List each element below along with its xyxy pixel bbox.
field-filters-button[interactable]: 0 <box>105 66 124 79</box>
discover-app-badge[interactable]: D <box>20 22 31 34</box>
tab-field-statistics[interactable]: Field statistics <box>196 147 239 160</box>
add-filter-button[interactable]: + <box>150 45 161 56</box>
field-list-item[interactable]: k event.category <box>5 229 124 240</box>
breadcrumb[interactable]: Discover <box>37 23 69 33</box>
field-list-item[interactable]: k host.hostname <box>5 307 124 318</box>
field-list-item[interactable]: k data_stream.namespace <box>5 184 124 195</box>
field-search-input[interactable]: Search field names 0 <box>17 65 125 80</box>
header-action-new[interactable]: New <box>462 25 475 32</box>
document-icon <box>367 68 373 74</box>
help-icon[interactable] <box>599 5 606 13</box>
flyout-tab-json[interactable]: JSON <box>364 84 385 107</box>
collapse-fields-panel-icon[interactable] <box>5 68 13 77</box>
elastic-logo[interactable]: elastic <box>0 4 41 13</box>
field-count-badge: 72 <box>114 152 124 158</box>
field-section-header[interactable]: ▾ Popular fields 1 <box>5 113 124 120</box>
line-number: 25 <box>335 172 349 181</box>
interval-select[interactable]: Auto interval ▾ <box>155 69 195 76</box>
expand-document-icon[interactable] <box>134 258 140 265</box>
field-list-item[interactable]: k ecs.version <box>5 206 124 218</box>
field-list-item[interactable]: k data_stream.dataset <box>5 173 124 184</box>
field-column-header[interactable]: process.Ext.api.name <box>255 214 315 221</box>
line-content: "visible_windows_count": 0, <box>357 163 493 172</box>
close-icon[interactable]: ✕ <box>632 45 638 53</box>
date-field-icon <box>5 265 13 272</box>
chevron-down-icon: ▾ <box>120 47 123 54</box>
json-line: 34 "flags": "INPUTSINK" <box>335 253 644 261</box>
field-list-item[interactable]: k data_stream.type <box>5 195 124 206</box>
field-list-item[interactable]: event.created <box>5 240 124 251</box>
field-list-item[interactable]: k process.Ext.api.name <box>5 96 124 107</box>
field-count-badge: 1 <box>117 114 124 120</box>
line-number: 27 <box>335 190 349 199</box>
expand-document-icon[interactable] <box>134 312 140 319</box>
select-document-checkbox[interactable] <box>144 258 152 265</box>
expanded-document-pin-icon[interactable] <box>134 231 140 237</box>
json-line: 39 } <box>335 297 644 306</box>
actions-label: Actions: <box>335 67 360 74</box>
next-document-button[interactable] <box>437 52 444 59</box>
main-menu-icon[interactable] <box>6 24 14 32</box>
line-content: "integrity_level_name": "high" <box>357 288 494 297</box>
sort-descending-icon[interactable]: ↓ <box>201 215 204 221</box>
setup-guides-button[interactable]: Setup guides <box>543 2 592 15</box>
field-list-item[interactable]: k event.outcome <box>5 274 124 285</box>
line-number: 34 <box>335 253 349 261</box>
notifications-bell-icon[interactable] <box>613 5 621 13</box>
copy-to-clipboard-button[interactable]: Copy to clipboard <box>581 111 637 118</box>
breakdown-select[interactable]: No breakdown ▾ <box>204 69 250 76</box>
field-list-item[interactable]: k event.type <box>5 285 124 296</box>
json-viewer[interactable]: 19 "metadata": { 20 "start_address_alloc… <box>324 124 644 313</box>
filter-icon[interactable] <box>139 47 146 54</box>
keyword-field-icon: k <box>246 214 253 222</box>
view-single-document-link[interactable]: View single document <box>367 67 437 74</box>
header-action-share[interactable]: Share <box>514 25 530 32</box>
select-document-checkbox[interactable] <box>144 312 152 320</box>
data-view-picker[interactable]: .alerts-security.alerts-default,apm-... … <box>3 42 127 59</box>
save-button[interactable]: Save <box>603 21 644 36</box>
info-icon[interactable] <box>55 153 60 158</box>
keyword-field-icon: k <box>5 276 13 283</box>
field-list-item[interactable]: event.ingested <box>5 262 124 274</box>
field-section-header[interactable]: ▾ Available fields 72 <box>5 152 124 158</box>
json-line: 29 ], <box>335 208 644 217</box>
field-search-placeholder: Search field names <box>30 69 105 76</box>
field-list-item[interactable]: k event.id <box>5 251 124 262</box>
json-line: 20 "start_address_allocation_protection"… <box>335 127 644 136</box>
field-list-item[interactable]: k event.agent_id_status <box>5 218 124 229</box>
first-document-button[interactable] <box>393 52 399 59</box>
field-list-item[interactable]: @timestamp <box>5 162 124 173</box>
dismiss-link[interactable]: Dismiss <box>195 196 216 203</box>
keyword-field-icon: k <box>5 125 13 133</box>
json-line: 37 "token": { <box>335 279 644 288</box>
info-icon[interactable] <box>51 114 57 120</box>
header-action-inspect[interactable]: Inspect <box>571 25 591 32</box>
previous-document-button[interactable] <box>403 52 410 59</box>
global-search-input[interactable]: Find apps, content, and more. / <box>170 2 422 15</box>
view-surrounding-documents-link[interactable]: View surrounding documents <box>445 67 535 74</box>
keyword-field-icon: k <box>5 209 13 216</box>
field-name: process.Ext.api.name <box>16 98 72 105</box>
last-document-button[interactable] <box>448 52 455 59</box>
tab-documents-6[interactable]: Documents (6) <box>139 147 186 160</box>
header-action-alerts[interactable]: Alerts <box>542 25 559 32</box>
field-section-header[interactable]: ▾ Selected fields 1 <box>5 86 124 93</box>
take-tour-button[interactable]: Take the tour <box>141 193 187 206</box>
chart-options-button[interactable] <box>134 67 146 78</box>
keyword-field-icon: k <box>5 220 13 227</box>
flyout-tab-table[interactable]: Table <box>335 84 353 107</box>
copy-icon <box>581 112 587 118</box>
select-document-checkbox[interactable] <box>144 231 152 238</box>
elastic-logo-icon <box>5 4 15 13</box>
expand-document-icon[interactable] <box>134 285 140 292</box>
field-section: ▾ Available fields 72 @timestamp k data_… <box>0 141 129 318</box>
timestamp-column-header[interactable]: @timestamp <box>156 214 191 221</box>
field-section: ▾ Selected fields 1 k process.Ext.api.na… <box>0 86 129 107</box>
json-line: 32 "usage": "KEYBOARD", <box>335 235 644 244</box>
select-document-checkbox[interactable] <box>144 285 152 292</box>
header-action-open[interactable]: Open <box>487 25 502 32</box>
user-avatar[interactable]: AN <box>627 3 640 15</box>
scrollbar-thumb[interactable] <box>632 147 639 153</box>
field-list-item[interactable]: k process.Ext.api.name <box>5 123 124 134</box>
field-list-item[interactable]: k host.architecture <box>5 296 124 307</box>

━━━

WHAT THE TASK ASKS – Return the whole listing exactly, with every line included.

ANSWER TO THE PROBLEM –
List each element below along with its xyxy pixel bbox.
field-filters-button[interactable]: 0 <box>105 66 124 79</box>
discover-app-badge[interactable]: D <box>20 22 31 34</box>
tab-field-statistics[interactable]: Field statistics <box>196 147 239 160</box>
add-filter-button[interactable]: + <box>150 45 161 56</box>
field-list-item[interactable]: k event.category <box>5 229 124 240</box>
breadcrumb[interactable]: Discover <box>37 23 69 33</box>
field-list-item[interactable]: k host.hostname <box>5 307 124 318</box>
field-list-item[interactable]: k data_stream.namespace <box>5 184 124 195</box>
field-search-input[interactable]: Search field names 0 <box>17 65 125 80</box>
header-action-new[interactable]: New <box>462 25 475 32</box>
document-icon <box>367 68 373 74</box>
help-icon[interactable] <box>599 5 606 13</box>
flyout-tab-json[interactable]: JSON <box>364 84 385 107</box>
collapse-fields-panel-icon[interactable] <box>5 68 13 77</box>
elastic-logo[interactable]: elastic <box>0 4 41 13</box>
field-count-badge: 72 <box>114 152 124 158</box>
field-section-header[interactable]: ▾ Popular fields 1 <box>5 113 124 120</box>
line-number: 25 <box>335 172 349 181</box>
interval-select[interactable]: Auto interval ▾ <box>155 69 195 76</box>
expand-document-icon[interactable] <box>134 258 140 265</box>
field-list-item[interactable]: k ecs.version <box>5 206 124 218</box>
field-list-item[interactable]: k data_stream.dataset <box>5 173 124 184</box>
field-column-header[interactable]: process.Ext.api.name <box>255 214 315 221</box>
line-content: "visible_windows_count": 0, <box>357 163 493 172</box>
close-icon[interactable]: ✕ <box>632 45 638 53</box>
date-field-icon <box>5 265 13 272</box>
chevron-down-icon: ▾ <box>120 47 123 54</box>
json-line: 34 "flags": "INPUTSINK" <box>335 253 644 261</box>
field-list-item[interactable]: k data_stream.type <box>5 195 124 206</box>
field-list-item[interactable]: event.created <box>5 240 124 251</box>
field-list-item[interactable]: k process.Ext.api.name <box>5 96 124 107</box>
field-count-badge: 1 <box>117 114 124 120</box>
line-number: 27 <box>335 190 349 199</box>
expand-document-icon[interactable] <box>134 312 140 319</box>
select-document-checkbox[interactable] <box>144 258 152 265</box>
expanded-document-pin-icon[interactable] <box>134 231 140 237</box>
json-line: 39 } <box>335 297 644 306</box>
actions-label: Actions: <box>335 67 360 74</box>
next-document-button[interactable] <box>437 52 444 59</box>
main-menu-icon[interactable] <box>6 24 14 32</box>
line-content: "integrity_level_name": "high" <box>357 288 494 297</box>
sort-descending-icon[interactable]: ↓ <box>201 215 204 221</box>
setup-guides-button[interactable]: Setup guides <box>543 2 592 15</box>
field-list-item[interactable]: k event.outcome <box>5 274 124 285</box>
line-number: 34 <box>335 253 349 261</box>
notifications-bell-icon[interactable] <box>613 5 621 13</box>
copy-to-clipboard-button[interactable]: Copy to clipboard <box>581 111 637 118</box>
breakdown-select[interactable]: No breakdown ▾ <box>204 69 250 76</box>
field-list-item[interactable]: k event.type <box>5 285 124 296</box>
json-viewer[interactable]: 19 "metadata": { 20 "start_address_alloc… <box>324 124 644 313</box>
filter-icon[interactable] <box>139 47 146 54</box>
keyword-field-icon: k <box>246 214 253 222</box>
view-single-document-link[interactable]: View single document <box>367 67 437 74</box>
header-action-share[interactable]: Share <box>514 25 530 32</box>
select-document-checkbox[interactable] <box>144 312 152 320</box>
data-view-picker[interactable]: .alerts-security.alerts-default,apm-... … <box>3 42 127 59</box>
save-button[interactable]: Save <box>603 21 644 36</box>
info-icon[interactable] <box>55 153 60 158</box>
keyword-field-icon: k <box>5 276 13 283</box>
field-list-item[interactable]: event.ingested <box>5 262 124 274</box>
field-section-header[interactable]: ▾ Available fields 72 <box>5 152 124 158</box>
json-line: 29 ], <box>335 208 644 217</box>
field-search-placeholder: Search field names <box>30 69 105 76</box>
field-list-item[interactable]: k event.id <box>5 251 124 262</box>
json-line: 20 "start_address_allocation_protection"… <box>335 127 644 136</box>
field-list-item[interactable]: k event.agent_id_status <box>5 218 124 229</box>
first-document-button[interactable] <box>393 52 399 59</box>
field-list-item[interactable]: @timestamp <box>5 162 124 173</box>
dismiss-link[interactable]: Dismiss <box>195 196 216 203</box>
keyword-field-icon: k <box>5 125 13 133</box>
json-line: 37 "token": { <box>335 279 644 288</box>
info-icon[interactable] <box>51 114 57 120</box>
header-action-inspect[interactable]: Inspect <box>571 25 591 32</box>
previous-document-button[interactable] <box>403 52 410 59</box>
global-search-input[interactable]: Find apps, content, and more. / <box>170 2 422 15</box>
view-surrounding-documents-link[interactable]: View surrounding documents <box>445 67 535 74</box>
keyword-field-icon: k <box>5 209 13 216</box>
field-name: process.Ext.api.name <box>16 98 72 105</box>
last-document-button[interactable] <box>448 52 455 59</box>
tab-documents-6[interactable]: Documents (6) <box>139 147 186 160</box>
header-action-alerts[interactable]: Alerts <box>542 25 559 32</box>
field-section-header[interactable]: ▾ Selected fields 1 <box>5 86 124 93</box>
take-tour-button[interactable]: Take the tour <box>141 193 187 206</box>
chart-options-button[interactable] <box>134 67 146 78</box>
keyword-field-icon: k <box>5 220 13 227</box>
flyout-tab-table[interactable]: Table <box>335 84 353 107</box>
copy-icon <box>581 112 587 118</box>
select-document-checkbox[interactable] <box>144 231 152 238</box>
elastic-logo-icon <box>5 4 15 13</box>
expand-document-icon[interactable] <box>134 285 140 292</box>
field-section: ▾ Available fields 72 @timestamp k data_… <box>0 141 129 318</box>
timestamp-column-header[interactable]: @timestamp <box>156 214 191 221</box>
field-section: ▾ Selected fields 1 k process.Ext.api.na… <box>0 86 129 107</box>
json-line: 32 "usage": "KEYBOARD", <box>335 235 644 244</box>
select-document-checkbox[interactable] <box>144 285 152 292</box>
header-action-open[interactable]: Open <box>487 25 502 32</box>
user-avatar[interactable]: AN <box>627 3 640 15</box>
scrollbar-thumb[interactable] <box>632 147 639 153</box>
field-list-item[interactable]: k process.Ext.api.name <box>5 123 124 134</box>
field-list-item[interactable]: k host.architecture <box>5 296 124 307</box>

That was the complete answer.